Verlieren sich in der Görlitzer Altstadt an manchen Tagen nur einige Bettler sowie kleine Grüppchen von Heimattouristen, die hier ihre Tour nach Schlesien beginnen, brummt auf der anderen Seite der Neiße das Leben. Zgorzelec, die ehemalige Vorstadt von Görlitz, boomt. Auf den Straßen der Lärm von Autos, dazwischen Menschen auf dem Weg zur oder von der Arbeit, zum Einkauf, geschäftig oder geschwätzig. Vor den Geschäften unzählige Schilder, Auslagen, Werbetafeln – Urbanität, hinter der die Architektur zurücktritt. Zgorzelec ist eine polnische Stadt. Nur auf den ersten Blick wirkt der Kontrast zwischen der verlassenen Görlitzer Altstadt und dem Trubel auf der anderen Seite der Neiße wie eine Verkehrung der europäischen Verhältnisse: auf der Wohlstandsseite der Europäischen Union urbane Agonie, auf der anderen kreatives Chaos. In Wirklichkeit freilich zeigt sich im Spannungsfeld zwischen Görlitz und Zgorzelec das künftige Europa jenseits aller Hoffnungen und Sonntagsreden: hier Schrumpfung auf vergleichsweise hohem, dort Wachstum auf niedrigem Niveau.

„Sollte die Grenze zwischen Görlitz und Zgorzelec in den nächsten Jahren fallen“, sagt Christiane Binscheck von der Görlitzer Wirtschaftsförderung, „dann wird es hier ähnlich zugehen wie nach dem Fall der Mauer in Berlin.“ Nur dass die Zukunft dann eher bei denen liegt, die es gelernt haben, unter den Bedingungen eines Provisoriums zu leben. Anders als beim Beitritt der DDR zur Bundesrepublik winkt beim Fall der europäischen Mauer kein Versprechen blühender Landschaften, sondern der Konkurrenzkampf im osteuropäischen Mezzogiorno. Anders als viele andere Grenzstädte an der Oder oder der Neiße blickt Görlitz der Realität ins Auge. Vor zwei Jahren schlossen sich Görlitz und Zgorzelec zur „Europastadt“ zusammen und mittlerweile hat sich eine Kultur der Normalität in der deutsch-polnischen Zusammenarbeit entwickelt. Längst ist eine grenzüberschreitende Stadtbuslinie eingerichtet, in Zgorzelec freut man sich auf die deutsche, in Görlitz auf die polnische Kundschaft. „Zakupy w Görlitz“ – „Einkaufen in Görlitz“ heißt eine polnische Broschüre, initiiert vom Aktionsring Handel Görlitz, die die wichtigsten Geschäfte der Altstadt vorstellt.

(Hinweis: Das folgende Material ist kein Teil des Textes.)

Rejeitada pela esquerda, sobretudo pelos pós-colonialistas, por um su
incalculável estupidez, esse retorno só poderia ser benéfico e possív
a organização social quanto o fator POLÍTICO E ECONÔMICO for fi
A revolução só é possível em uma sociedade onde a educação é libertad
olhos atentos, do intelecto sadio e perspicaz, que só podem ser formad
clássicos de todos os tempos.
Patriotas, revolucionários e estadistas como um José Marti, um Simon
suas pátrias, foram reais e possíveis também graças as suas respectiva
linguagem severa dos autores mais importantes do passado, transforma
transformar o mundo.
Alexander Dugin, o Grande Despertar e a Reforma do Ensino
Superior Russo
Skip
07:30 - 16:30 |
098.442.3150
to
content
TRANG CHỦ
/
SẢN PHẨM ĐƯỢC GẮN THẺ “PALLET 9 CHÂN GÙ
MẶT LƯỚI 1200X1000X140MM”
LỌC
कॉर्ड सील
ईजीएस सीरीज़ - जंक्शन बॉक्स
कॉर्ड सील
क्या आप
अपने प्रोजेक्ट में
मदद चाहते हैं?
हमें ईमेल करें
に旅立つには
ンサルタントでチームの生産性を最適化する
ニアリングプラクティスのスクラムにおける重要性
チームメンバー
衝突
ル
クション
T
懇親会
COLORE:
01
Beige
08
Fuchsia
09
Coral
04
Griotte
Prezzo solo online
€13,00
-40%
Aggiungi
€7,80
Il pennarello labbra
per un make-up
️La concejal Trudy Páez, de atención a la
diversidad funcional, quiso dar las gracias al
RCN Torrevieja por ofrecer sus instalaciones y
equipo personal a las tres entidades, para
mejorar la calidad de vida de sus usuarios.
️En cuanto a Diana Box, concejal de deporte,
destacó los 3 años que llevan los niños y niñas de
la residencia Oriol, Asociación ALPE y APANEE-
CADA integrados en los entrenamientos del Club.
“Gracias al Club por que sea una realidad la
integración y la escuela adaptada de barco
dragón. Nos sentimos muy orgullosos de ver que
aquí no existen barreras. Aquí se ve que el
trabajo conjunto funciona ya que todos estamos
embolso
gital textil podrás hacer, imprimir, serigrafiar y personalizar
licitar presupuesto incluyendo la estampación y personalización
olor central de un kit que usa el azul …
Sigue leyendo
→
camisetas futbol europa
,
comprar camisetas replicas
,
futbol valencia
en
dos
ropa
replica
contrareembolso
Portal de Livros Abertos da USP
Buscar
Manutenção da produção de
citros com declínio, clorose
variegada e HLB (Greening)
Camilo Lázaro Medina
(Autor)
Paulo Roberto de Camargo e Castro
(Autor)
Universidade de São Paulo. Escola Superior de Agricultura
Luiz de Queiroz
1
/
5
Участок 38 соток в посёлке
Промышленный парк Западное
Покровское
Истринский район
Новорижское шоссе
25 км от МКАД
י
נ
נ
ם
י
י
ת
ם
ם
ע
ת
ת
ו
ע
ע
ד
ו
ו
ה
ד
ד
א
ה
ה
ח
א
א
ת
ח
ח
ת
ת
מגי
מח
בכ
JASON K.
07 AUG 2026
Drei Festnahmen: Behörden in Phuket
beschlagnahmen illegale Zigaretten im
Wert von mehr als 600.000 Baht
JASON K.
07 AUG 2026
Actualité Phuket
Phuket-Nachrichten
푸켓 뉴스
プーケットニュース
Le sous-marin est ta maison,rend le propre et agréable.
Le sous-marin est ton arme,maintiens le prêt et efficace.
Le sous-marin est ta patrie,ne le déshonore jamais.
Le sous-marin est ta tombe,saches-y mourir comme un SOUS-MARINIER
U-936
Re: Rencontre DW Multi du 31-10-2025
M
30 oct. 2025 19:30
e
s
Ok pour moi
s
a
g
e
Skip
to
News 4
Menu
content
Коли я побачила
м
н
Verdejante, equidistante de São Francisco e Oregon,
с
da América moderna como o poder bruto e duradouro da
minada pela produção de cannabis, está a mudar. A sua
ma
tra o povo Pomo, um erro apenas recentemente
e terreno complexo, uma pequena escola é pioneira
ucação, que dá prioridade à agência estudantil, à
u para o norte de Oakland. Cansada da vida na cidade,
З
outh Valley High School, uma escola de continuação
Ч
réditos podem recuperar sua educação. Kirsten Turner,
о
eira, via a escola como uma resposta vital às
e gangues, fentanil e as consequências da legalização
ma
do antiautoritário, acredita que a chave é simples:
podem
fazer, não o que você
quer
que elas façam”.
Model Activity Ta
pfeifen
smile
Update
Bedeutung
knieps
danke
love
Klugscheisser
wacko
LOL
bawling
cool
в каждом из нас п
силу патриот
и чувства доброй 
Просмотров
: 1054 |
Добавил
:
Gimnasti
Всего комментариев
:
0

An manchen Schaufenstern ist zu lesen, dass auf Polnisch bedient wird, und im von Karstadt betriebenen ehemaligen Jugendstilkaufhaus am Marienplatz, sind sämtliche Hinweisschilder zweisprachig, ebenso wie die Programmhefte des Görlitzer Theaters oder des im September stattfindenden Tag des offenen Denkmals. Trotz des Hilferufes an die deutschen „Landsleute“ hat Görlitz die Flucht nach vorne, in den Osten angetreten. Für den Sanierungsexperten Thorsten Berndt liegt im EU-Beitritt Polens und der Öffnung der Grenze sogar die einzige Chance auf eine „Entspannung“ des Görlitzer Leerstandsmarktes. Dazu müsste der Zuzug aus Polen aber mehrere tausend Menschen umfassen, so Berndt.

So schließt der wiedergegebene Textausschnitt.